En 1976, après les débats sur la « Charte Nationale », il avait décidé de reprendre l’écriture en français, alors que depuis 1967, il s’astreignait à n’écrire qu’en arabe algérien. Il était invité à la « Fête de l’Humanité » et eut droit à une interview dans le prestigieux quotidien français « Le Monde » où il déclara, je cite de mémoire : « En Algérie, nous les Berbères, nous sommes une majorité tronçonnée !».
Le 07 avril 1980, Kateb Yacine avait donné son accord pour que son nom soit associé à la première marche que nous avions organisée à Alger, Said Sadi, Arezki Ait Larbi et moi-même, sous la haute autorité de Hocine Ait Ahmed, contre la dictature du pouvoir algérien. Nous étions en plein Printemps Berbère déclenché par l’interdiction de la conférence de Mouloud Mammeri sur les « poèmes kabyles anciens », le 10 mars 1980. Des centaines d’arrestations furent opérées dans les milieux kabyles, dits « berbéristes ». J’étais du lot. Mais au bout d’un mois, tout le monde était relâché, à l’exception de 24 militants qui auraient officiellement reconnu leur appartenance à des organisations politiques, ce qui était inadmissibles au temps du parti unique. Ce qui dérangeait le pouvoir, c’était l’appartenance de 11 militants au FFS qui incarnait la permanence du séparatisme kabyle.
Le 12 juin 1980, à la veille du premier Congrès du FLN depuis le coup d’Etat de 1965, organisé en réaction aux « événements de Kabylie », nous sommes invités, Kateb Yacine et moi, à l’université de Tizi-Ouzou pour dire que malgré les arrestations, la Kabylie ne capitulait pas. Ce fut ce jour-là qu’il avait, à ma grande satisfaction, déclaré : « Il y a une question nationale kabyle en Algérie ! ». Ce fut là une reconnaissance de l’existence d’un peuple distinct, le peuple kabyle ; une reconnaissance que nous n’avions pas estimé à sa juste valeur à cette époque-là.

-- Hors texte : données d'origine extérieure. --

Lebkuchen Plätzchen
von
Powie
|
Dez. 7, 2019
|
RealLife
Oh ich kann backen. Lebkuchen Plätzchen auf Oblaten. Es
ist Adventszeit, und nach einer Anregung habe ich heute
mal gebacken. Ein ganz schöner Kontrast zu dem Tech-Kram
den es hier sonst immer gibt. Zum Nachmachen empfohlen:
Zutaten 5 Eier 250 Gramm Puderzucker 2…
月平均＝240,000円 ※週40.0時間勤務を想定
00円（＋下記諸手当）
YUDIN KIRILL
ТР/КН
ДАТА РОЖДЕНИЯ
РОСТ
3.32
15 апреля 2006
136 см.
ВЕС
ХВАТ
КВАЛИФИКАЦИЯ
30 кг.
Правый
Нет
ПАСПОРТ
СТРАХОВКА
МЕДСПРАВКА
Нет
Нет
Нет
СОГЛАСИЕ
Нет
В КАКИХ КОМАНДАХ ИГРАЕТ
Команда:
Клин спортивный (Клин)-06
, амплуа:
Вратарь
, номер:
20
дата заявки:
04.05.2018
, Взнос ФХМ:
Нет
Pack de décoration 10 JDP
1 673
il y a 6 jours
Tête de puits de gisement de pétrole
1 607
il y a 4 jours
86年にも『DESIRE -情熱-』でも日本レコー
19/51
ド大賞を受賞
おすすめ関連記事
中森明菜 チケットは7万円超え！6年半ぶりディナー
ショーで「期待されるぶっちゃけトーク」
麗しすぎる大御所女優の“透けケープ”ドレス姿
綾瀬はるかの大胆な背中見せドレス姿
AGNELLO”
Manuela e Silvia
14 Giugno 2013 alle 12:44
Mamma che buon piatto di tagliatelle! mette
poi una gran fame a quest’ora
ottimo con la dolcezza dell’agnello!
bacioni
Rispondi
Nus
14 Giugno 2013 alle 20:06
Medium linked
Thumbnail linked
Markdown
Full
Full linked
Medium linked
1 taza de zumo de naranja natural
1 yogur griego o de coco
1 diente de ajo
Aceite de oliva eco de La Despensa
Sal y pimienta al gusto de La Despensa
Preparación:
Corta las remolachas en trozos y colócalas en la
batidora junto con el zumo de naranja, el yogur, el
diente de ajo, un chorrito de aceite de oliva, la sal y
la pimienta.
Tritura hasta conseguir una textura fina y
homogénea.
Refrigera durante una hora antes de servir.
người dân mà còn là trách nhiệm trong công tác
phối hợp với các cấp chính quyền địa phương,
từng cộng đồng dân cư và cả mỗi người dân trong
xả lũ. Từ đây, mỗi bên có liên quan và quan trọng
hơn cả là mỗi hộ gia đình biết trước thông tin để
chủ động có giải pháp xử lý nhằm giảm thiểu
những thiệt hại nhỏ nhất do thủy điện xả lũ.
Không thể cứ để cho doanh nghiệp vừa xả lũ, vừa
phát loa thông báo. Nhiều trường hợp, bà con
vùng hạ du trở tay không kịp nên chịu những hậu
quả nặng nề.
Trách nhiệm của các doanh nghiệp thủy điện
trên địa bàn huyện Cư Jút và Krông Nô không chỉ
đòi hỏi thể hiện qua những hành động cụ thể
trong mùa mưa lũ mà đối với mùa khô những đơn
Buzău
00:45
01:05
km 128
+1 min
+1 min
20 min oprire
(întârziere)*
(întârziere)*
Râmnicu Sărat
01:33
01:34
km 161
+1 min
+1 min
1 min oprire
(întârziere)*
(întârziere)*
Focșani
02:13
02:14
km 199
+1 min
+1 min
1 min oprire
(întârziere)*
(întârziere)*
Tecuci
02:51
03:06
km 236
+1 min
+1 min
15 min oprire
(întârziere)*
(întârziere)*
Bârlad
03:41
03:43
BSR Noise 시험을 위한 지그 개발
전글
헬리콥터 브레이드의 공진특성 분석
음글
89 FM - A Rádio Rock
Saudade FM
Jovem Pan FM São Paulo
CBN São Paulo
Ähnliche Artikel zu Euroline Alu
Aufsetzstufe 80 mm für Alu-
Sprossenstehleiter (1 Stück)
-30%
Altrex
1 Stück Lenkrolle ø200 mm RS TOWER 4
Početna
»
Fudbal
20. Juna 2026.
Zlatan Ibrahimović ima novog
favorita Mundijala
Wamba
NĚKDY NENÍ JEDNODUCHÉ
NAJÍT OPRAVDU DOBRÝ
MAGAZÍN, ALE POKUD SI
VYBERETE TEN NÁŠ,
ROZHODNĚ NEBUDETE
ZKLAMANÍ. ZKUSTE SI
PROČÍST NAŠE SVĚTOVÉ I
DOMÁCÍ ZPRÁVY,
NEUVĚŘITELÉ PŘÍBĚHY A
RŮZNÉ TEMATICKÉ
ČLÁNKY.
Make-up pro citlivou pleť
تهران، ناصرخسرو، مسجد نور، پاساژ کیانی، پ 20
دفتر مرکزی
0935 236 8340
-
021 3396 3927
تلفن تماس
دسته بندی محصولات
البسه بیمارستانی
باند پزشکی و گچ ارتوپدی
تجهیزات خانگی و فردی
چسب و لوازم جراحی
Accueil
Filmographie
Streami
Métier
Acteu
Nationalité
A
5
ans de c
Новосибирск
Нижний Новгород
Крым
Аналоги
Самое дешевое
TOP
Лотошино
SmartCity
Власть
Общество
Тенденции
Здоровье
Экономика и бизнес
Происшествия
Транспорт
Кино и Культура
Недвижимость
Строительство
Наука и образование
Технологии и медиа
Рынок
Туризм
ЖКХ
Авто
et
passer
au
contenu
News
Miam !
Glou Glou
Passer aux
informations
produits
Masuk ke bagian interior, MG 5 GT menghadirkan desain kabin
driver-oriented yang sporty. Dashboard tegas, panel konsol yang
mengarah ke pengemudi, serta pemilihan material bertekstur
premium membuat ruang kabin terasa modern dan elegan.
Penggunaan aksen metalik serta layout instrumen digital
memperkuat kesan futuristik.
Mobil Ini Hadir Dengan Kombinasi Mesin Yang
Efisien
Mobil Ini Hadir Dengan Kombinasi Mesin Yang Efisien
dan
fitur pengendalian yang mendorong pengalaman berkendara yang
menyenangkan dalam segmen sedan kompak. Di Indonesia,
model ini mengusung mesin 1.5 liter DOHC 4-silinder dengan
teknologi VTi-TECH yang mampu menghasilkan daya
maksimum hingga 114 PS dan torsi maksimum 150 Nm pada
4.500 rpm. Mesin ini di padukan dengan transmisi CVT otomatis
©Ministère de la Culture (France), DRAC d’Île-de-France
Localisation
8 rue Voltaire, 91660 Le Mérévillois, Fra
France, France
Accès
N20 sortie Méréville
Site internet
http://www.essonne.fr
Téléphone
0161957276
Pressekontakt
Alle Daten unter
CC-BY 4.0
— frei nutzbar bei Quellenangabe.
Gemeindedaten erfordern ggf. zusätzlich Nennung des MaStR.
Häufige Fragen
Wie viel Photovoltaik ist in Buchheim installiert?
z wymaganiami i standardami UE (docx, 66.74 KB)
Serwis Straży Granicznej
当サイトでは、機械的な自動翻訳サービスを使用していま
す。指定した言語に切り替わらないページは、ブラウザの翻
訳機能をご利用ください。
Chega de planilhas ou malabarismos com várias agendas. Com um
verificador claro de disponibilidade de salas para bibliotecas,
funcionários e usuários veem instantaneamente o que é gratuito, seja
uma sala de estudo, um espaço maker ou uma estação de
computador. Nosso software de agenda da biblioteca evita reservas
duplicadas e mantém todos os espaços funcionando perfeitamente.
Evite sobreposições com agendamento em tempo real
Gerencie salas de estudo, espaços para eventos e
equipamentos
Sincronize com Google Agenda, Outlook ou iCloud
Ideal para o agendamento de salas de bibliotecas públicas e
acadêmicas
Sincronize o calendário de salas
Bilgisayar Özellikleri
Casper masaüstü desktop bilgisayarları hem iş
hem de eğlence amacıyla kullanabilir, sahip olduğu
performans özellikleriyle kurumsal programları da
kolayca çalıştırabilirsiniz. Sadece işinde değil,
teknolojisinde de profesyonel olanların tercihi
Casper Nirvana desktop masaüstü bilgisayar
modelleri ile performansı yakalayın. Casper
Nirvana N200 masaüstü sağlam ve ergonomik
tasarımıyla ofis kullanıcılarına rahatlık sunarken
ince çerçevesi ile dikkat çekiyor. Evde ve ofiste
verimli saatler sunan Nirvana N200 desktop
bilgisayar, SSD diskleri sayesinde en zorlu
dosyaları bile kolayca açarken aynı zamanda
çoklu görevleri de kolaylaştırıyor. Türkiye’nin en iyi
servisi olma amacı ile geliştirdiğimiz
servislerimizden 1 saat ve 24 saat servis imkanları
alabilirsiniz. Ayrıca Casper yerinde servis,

Un jour, en mars 1985, je lui avais rendu visite à Ben Aknoun où il résidait. En lui montrant des photos prises à notre sortie de la prison de Tizi-Ouzou, où nous étions incarcérés (Said Sadi, les frères Ait Larbi, Nacer Babouche, Noureddine Ait Hamouda, Arezki About et moi) pour avoir voulu participer à un colloque sur l’histoire de la Kabylie durant la guerre d’indépendance, il eut cette réaction : « On dirait des ministres, vous êtes tous en costume-cravate, pourquoi ? » m’interrogea-t-il. Je me souviens qu’à l’époque je n’avais, jusque-là, jamais porté de costume de ma vie. C’était Said Khellil qui m’avait prêté le sien pour la circonstance. J’expliquai à Kateb que le régime voulait nous faire passer, aux yeux du tribunal qui nous avait jugé, pour des voyous. Alors nous nous sommes mis d’accord pour faire en sorte que le jour de l’audience, nous soyons tous tirés à quatre épingles. Il en sourit et me raconta l’anecdote selon laquelle, du temps de la colonisation française, quand on voulait arrêter un militant nationaliste, des policiers l’entouraient, mettaient un tournevis dans sa poche et l’accusaient ensuite de port d’arme blanche sur lui.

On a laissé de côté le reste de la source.